I’ve been a product manager for three and a half years after being an Army officer for eight. Never in that time have I felt like I truly owned all of the products I’ve worked on. I’ve never had the final say in everything, and I’ve never sat to review that every single story met all of the acceptance criteria. Time, team dynamics, and the nature of working on large complex products precludes any single person from being able to exert that level of control. I’m largely in agreement John Cutler about the overload of product manager responsibilities and the danger of centralizing them. I’m here to propose that product managers should think of themselves as good scouts rather than all controlling owners of the product.
I spent two years as a communications officer (S6) for a Stryker reconnaissance cavalry squadron (1-14th Cavalry). I learned to love the concept of the cavalry not just because they wear Stetsons and spurs, but because reconnaissance is a truly challenging role in the battlefield. Lightly armed and few in numbers, scouts ride ahead of the rest of the army to find the enemy and report back any information they can before the main forces make contact.
Scouts must be agile, to stay out of sight but still have a view, they need to move quickly to avoid being getting into a fight with an enemy bigger than them, and they need to be great communicators to describe what they see in as much detail as possible. Not only do scouts tell the rest of the army about the enemy; they will tell you about terrain, the quality of roads, and the civilians in the area. It is not uncommon for the cavalry to be dispatched before more than a basic plan is formed for the rest of the unit. Their job is to find the answers the rest of the unit needs to form a plan.

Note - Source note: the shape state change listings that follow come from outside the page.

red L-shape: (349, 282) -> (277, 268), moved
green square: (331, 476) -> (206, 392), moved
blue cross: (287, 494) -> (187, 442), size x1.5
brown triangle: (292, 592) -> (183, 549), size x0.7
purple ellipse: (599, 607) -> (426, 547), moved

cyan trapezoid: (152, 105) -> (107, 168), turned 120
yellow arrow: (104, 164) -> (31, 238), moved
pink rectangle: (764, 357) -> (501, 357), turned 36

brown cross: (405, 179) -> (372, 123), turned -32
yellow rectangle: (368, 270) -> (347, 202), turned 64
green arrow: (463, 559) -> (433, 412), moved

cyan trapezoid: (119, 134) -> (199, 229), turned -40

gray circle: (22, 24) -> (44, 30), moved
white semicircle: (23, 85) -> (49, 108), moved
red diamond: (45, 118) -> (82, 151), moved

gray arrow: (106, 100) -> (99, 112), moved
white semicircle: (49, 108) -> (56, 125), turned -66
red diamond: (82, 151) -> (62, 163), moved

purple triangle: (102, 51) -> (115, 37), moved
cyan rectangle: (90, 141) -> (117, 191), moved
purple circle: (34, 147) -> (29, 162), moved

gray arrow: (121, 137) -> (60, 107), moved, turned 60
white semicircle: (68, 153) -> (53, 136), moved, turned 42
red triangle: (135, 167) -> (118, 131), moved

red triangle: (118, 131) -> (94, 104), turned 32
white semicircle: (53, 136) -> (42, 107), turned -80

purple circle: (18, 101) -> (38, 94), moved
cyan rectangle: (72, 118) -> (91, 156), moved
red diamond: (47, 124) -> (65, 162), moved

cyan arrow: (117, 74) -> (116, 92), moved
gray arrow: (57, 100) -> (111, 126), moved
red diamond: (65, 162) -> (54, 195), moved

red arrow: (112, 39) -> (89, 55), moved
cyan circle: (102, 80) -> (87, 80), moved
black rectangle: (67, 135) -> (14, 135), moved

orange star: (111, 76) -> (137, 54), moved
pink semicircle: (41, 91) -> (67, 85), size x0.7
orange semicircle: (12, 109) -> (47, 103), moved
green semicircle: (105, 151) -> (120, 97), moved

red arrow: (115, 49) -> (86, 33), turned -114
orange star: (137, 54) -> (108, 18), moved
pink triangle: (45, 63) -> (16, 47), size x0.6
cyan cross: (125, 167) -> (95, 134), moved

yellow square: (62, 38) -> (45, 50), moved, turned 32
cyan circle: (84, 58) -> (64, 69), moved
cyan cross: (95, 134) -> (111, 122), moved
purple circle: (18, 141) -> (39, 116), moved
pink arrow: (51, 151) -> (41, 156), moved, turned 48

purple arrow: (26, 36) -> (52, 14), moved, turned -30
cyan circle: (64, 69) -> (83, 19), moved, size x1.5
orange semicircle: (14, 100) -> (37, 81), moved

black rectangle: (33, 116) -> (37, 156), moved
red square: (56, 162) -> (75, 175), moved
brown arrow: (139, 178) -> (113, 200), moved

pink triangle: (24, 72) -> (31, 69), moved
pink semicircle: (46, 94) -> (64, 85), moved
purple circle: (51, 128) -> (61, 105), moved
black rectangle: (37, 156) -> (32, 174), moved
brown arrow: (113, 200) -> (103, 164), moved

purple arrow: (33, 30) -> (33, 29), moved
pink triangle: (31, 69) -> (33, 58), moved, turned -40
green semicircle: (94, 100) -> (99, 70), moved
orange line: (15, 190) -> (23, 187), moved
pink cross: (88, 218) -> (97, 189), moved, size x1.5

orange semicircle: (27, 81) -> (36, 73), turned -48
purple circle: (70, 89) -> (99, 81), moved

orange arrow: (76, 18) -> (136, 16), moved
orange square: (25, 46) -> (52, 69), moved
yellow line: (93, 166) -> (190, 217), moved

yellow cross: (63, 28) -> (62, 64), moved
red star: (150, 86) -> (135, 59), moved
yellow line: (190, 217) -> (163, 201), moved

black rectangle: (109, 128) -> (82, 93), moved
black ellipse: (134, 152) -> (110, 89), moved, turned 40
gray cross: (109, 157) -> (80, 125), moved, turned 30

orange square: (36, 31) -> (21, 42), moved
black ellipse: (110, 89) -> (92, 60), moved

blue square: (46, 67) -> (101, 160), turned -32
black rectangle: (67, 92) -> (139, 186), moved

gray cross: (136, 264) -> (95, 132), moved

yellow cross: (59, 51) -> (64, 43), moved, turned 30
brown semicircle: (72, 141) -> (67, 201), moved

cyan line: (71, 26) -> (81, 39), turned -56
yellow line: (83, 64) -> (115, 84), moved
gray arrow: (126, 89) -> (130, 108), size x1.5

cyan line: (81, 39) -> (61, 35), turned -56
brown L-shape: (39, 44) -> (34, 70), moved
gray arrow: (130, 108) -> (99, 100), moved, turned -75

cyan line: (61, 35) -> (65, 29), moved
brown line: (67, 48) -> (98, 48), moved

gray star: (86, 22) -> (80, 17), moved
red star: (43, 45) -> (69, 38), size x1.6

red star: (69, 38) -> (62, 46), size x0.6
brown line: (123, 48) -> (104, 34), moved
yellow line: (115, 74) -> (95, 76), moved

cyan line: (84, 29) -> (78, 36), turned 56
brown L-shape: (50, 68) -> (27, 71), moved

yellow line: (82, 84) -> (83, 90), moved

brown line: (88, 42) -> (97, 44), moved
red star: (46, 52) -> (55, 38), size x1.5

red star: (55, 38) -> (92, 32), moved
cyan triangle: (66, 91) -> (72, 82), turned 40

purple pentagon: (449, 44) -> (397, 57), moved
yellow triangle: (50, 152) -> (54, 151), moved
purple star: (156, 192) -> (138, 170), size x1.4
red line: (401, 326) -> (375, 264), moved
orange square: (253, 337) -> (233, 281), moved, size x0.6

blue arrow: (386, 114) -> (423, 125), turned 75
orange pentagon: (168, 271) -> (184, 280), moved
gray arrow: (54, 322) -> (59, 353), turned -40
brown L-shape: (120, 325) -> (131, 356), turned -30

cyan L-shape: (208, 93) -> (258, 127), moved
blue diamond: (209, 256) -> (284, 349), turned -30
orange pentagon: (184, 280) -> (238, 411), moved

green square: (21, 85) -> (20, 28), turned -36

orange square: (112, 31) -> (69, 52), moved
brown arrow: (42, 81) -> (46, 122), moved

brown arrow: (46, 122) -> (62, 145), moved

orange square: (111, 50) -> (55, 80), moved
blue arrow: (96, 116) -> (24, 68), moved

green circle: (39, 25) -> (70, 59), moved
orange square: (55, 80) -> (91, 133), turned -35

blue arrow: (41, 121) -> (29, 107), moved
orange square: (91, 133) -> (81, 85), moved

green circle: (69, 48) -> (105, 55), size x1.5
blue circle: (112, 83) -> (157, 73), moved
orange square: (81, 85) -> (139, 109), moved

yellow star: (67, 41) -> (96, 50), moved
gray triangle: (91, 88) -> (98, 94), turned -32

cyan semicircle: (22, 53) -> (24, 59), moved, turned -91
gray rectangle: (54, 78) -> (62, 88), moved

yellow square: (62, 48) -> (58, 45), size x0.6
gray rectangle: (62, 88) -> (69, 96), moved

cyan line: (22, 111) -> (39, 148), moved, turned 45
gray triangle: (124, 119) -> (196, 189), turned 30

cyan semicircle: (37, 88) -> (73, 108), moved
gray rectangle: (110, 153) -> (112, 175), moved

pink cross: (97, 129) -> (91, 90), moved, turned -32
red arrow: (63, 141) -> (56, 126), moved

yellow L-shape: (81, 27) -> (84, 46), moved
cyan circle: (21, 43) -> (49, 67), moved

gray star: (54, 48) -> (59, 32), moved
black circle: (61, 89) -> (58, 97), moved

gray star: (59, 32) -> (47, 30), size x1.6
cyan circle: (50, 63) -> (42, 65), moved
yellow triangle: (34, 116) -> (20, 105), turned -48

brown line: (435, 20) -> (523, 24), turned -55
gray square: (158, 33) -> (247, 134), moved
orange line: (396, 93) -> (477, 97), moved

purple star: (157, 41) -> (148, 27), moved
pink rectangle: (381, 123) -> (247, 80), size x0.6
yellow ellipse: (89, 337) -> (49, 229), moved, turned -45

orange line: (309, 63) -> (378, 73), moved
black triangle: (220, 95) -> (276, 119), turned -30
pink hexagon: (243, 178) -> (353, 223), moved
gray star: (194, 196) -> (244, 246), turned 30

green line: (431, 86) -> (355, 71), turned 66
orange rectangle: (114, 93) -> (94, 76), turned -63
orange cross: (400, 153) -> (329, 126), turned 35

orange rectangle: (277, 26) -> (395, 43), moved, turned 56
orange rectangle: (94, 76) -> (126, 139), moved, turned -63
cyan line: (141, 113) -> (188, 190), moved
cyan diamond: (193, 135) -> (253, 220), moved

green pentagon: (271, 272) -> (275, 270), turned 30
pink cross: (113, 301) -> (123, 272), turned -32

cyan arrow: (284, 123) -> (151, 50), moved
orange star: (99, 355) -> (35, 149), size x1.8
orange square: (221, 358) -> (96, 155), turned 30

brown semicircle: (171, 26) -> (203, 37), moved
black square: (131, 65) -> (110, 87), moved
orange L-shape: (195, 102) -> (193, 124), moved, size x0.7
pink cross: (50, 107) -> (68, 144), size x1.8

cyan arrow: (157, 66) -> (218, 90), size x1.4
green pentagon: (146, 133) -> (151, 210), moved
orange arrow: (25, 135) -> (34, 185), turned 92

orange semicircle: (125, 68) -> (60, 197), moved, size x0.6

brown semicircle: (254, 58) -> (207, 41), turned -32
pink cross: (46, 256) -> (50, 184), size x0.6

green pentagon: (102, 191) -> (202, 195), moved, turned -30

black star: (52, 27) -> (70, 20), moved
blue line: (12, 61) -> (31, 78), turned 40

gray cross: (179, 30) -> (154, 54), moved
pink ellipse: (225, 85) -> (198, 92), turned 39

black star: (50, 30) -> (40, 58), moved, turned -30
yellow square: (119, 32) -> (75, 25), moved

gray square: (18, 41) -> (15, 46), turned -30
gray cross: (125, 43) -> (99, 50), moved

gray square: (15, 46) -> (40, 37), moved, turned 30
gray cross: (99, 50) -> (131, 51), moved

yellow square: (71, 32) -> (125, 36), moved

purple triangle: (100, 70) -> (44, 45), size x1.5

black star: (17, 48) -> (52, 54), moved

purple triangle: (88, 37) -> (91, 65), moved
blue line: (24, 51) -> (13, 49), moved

All of this information helps the rest of the org make good decisions about what to do next. The rest of the organization will still make contact with the enemy eventually and will learn a lot in the process, as they get close they will start collecting their own information, they will send out their own skirmishers, they will study the terrain they are going to fight on and decide how to make it work to their advantage, but all of this starts with scouts going ahead of the Army to paint the first picture of the situation.
In the Army larger units have progressively larger reconnaissance organizations. Much as a startup may only have one product manager or simply the founders, an infantry company might have single scout sniper section. But a battalion has a scout platoon and a brigade a whole squadron. These increasingly larger teams give the commander the ability to reach farther forward and get more information from more places.
How you deploy your scouts or product managers can vary greatly by what you need for each operation. Concentrate the scouts on a high value route reconnaissance and you will know everything about a given piece of terrain. Do you need to get some general details on a broad area, spread your scouts out and get a broader but less detailed view of the world.
One thing neither the cavalry nor all the product managers in the world can do for you is to answer all of the questions your organization might have. The fog of war is real and good scouts can only lift a little bit of it for a limited amount of time. If poorly deployed or organized they can leave you blind and let the rest of the team walk into the unknown.
In this analogy our Product Managers are you scouts, and the engineering, UX, UI, marketing and support teams are the troops following behind. the enemy might be your competitors, or it could be your users, the terrain might be your tech debt and current features. Regardless of how you fill in this analogy, I think that product management can and should be filling the role of scout in lot of product organizations.
We don’t have to own the outcome, that is a team effort. But Product Management can and should be helping chart the course by telling everyone else what lies ahead and helping them form a plan about how they are going to solve the problems that they will encounter along the way.